Dans un récent portrait de «Libé» consacré à l'animateur, une phrase laissait entendre que les patrons devaient payer pour être interviewés sur ce nouveau média. Ce n'est pas le cas de tous les invités, mais plusieurs émissions intègrent bien un principe de rémunération.
Stéphane Soumier en septembre 2015. (Photo Thomas Samson. AFP)
publié le 10 juillet 2020 à 14h21

Question posée par Candice le 03/07/2020

Bonjour,

Vous faites directement référence, dans votre question, à une phrase du portrait de Stéphane Soumier que Libé a publié le 1er juillet. Le journaliste éco, star du petit écran dans le domaine économique (90 000 abonnés sur Twitter), a lancé le 16 juin une nouvelle chaîne spécialisée, BSmart. L'an dernier, il a quitté BFM Business (propriété, comme Libération, du groupe Altice), dont il était directeur de la rédaction depuis 2016.

Le passage en question ? «A BFM, puis à BSmart, le modèle économique est ahurissant d'un point de vue déontologique : les patrons payent pour être interviewés», écrit Libé. Le papier se poursuit ainsi : «Est-ce encore du journalisme ? "Joker", répond Soumier, pas gêné.»

Des patrons qui payent pour passer sur BSmart ou BFM Business ? Faux, a répondu le lendemain Soumier sur Twitter. «Je vous donne les coordonnées des 47 interrogés depuis trois semaines, pas un n'a payé quoi que ce soit, évidemment, ce que je vous aurais répondu si vous m'aviez effectivement posé la question».

Evacuons tout possible malentendu : tous les patrons invités sur BSmart (ou sur BFM Business) ne payent pas pour l'être. Ainsi, lorsque le 30 juin, Stéphane Soumier reçoit Frédéric Oudéa, PDG de la Société générale, ce dernier, patron d'une des plus grandes banques européennes, n'a pas déboursé un centime pour s'exprimer. Vu la position professionnelle du personnage, sa parole a une légitimité à être entendue.

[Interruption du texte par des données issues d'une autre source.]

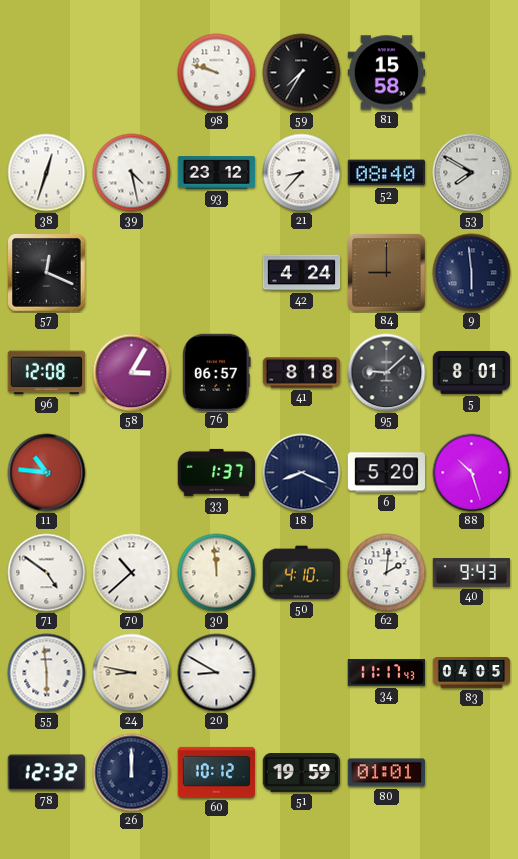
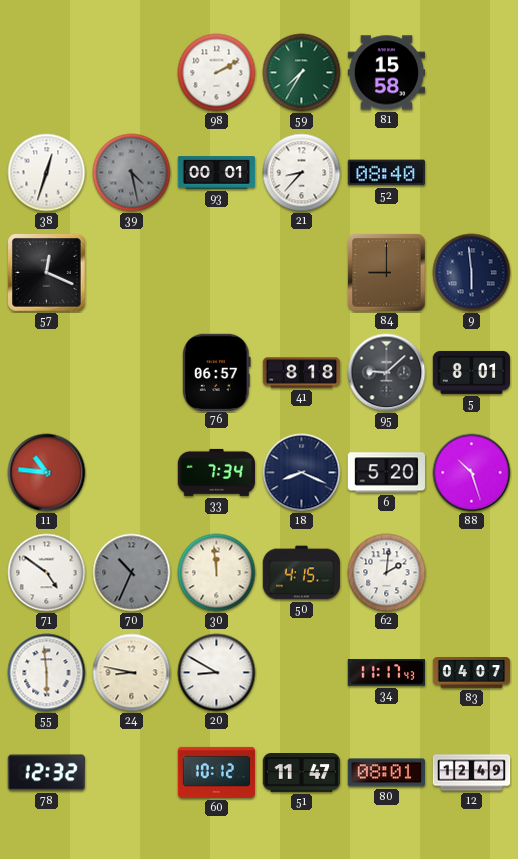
98: 9:48 -> 2:10
59 dial: black -> green
39 dial: white -> grey
93: 23:12 -> 00:01
53: 7:50 -> none
42: 4:24 -> none
96: 12:08 -> none
58: 3:05 -> none
33: 1:37 -> 7:34
70: 10:38 -> 10:34
70 dial: white -> grey
50: 4:10 -> 4:15
40: 9:43 -> none
83: 04:05 -> 04:07
26: 12:00 -> none
51: 19:59 -> 11:47
80: 01:01 -> 08:01
12: none -> 12:49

Mais sur cette nouvelle chaîne, dont Soumier n'est pas seulement le présentateur vedette mais aussi le président et l'actionnaire (la majorité du capital est détenue par le groupe CMI France du milliardaire tchèque Daniel Kretinsky), plusieurs émissions intègrent bien un principe de rémunération. Et relèvent donc davantage du champ de la communication que de celui de l'information.

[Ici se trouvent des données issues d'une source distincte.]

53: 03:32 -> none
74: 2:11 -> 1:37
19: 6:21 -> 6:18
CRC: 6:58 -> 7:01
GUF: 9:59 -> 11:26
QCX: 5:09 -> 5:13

C'est le cas de l'émission animée par Jean-Marc Sylvestre, Small is Smart. Dans celle-ci, l'ex-journaliste bien connu de TF1 donne la parole à des dirigeants de TPE et PME, sur un format de trois minutes. Pour y participer, il faut envoyer un courriel à la chaîne, comme l'indique ce post sur Facebook.

La Banque publique d'investissement, BPI France (pour laquelle Soumier a réalisé une animation le 10 octobre 2019), présentée comme le «partenaire» de l'émission, a également fait la promotion de ce système de candidatures dans son réseau : «BPI France vous donne l'occasion de gagner en visibilité en présentant votre entreprise, votre activité, votre actualité, de parler de vos initiatives et projets de développement.»

Invitation gratuite, mais replay payant

Un dirigeant de start-up contacté par Libération, qui souhaite garder l'anonymat, a contacté BSmart par ce biais. Il raconte : «Très vite, le lendemain, une boîte de production qui faisait le lien avec la chaîne m'a rappelé. Ils m'ont expliqué le modèle oralement, sans jamais m'envoyer un courrier de confirmation. L'invitation était gratuite, mais si je voulais récupérer le replay de la vidéo après l'enregistrement, il fallait que je paye environ 450 euros hors taxes. On m'a fait comprendre que c'était un passage obligé. Je n'ai pas donné suite. Ils ne m'ont pas rappelé.» Deux autres entrepreneurs qui, eux, ont accepté l'invitation, ont confirmé ce montant auprès de Libération.

A l'écran, Jean-Marc Sylvestre se montre bienveillant avec ses invités. «Dites-nous ce que vous faites avec nos chiens et nos chats», lance-t-il ainsi au patron d'une plateforme en ligne de services vétérinaires. Face au représentant d'une entreprise qui travaille sur la rééducation motrice, il se pose la question : «Comment marche votre dispositif pour être aussi innovant ?» Quant au patron de la biotech Axioma, il a publié la vidéo de son entretien sur Facebook assurant avoir passé un «excellent moment» avec Jean-Marc Sylvestre.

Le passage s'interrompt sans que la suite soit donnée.